Il ne savait pas trop comment il en était arrivé là. Il n’avait plus le moindre sou et portait des vêtements déchirés et raidis par la crasse, n’ayant d’autre moyen de se laver que de plonger son corps dans les eaux froides de la rivière. Tout cela lui était étranger. Maman, toujours d’une propreté scrupuleuse, gardait leur maison astiquée, dépoussiérée et aérée. Cette pensée fit naître en lui une bouffée de nostalgie si vive qu’il en eut les jambes en coton. Et ce souvenir traître choisit alors de faire écho à quelque chose que Creath avait dit (semblait-il) longtemps auparavant : Eh bien, j’imagine qu’on sait tous où cela mène.

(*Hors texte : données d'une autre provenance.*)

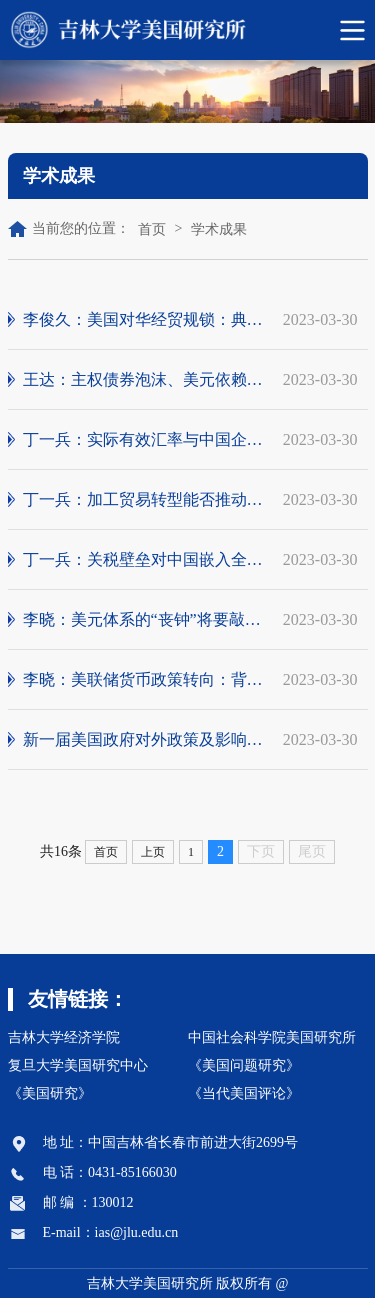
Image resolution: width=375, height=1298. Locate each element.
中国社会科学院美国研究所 (272, 1037)
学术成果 (219, 229)
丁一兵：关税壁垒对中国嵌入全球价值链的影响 (145, 560)
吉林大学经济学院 (64, 1037)
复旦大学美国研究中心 (78, 1065)
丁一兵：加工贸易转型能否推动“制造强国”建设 (145, 500)
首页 (152, 229)
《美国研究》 (50, 1093)
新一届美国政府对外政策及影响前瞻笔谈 (145, 740)
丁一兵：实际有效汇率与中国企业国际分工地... (145, 440)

Nancy et Anna m’ont conduit là, pensa-t-il. À la misère, au froid, à la faim… et à l’absence de volonté nécessaire pour sauter dans un train de marchandises et mettre quelques kilomètres derrière moi. Il savait ce qui se passait au village, il n’avait pas eu besoin de Nancy pour le lui dire : il s’était rendu à deux reprises sur L’Éperon pour acheter de la nourriture avec ses dernières pièces, et à deux reprises, la police l’avait surveillé de près. Le campement ne tarderait pas à se faire chasser… peut-être même de manière violente, à voir l’humeur régnant à Haute Montagne. Il devait partir. Plus rien ne le retenait.
Mais il observait la cabane dans laquelle se trouvait Nancy. Nancy et la chose-Anna.
Supposons, se dit-il (tout haut, même s’il n’y avait personne pour l’entendre dans les grandes herbes), que nous décidions de l’aider, supposons que nous l’aidions, eh bien, et ensuite ? Où cela nous mènera-t-il ?
À la solitude, pensa-t-il avec amertume, à la misère, à n’avoir nulle part où aller. Rien de mieux. Haute Montagne n’ouvrirait plus jamais les bras à Travis ou à Nancy. Trop de règles avaient été transgressées, trop de frontières violées. Il frissonna dans ses vêtements trop légers et se demanda si Nancy avait conscience du genre d’avenir qu’elle s’était forgé.
Peut-être était-ce ce qui le retenait là, ce vestige de ce qu’il avait ressenti pour elle, cette peur… mais cela avait-il assez de force pour l’attirer à nouveau dans cette cabane ?
Il pensa à Anna, à sa peau d’aile de papillon. À ses yeux d’un bleu froid dans la pénombre.
Son amour. Sa peur.
Il aurait peut-être fait demi-tour, chassé par la terrible intensité de cette image, s’il n’avait vu, au loin, une silhouette sortir d’un bosquet d’érables près de la gare de triage. La démarche était familière, mais le souvenir lui échappait : qui pouvait venir ici ? Puis le nom lui revint : Greg Morrow. Et avec le nom, un frisson de peur.
Travis se leva avec une sorte de gémissement et, sans y penser, partit en courant. Il intercepta Greg à mi-chemin de la cabane de l’aiguilleur.
Greg le regarda avec circonspection, sans dissimuler son mépris. Face à lui, Travis se sentit soudain impuissant et ridicule : que lui dire ? « Tu n’as rien à faire ici », parvint-il à articuler.